▶ _PROBLEM DESCRIPTION_
Scan the material for the word "instances" and return every matching line.

▶ _DATASET_
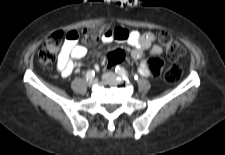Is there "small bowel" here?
Listing matches in <instances>:
<instances>
[{"label": "small bowel", "instance_id": "small-bowel-1", "mask_svg": "<svg viewBox=\"0 0 225 155\" xmlns=\"http://www.w3.org/2000/svg\"><path fill=\"white\" fill-rule=\"evenodd\" d=\"M82 39V34L77 29H70L66 33V40L61 48L57 60V69L64 76H70L77 64L86 55V48L78 43ZM103 43L113 41L126 42L132 47L131 56L139 61V73L141 66L147 63L145 53L148 52L152 57H159L163 49L156 42V36L152 32L140 33L138 31H129L123 27L112 28V30L101 38ZM149 77L151 75H143Z\"/></svg>", "mask_w": 225, "mask_h": 155}]
</instances>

▶ _SOLUTION FOR THIS PROBLEM_
Listing matches in <instances>:
<instances>
</instances>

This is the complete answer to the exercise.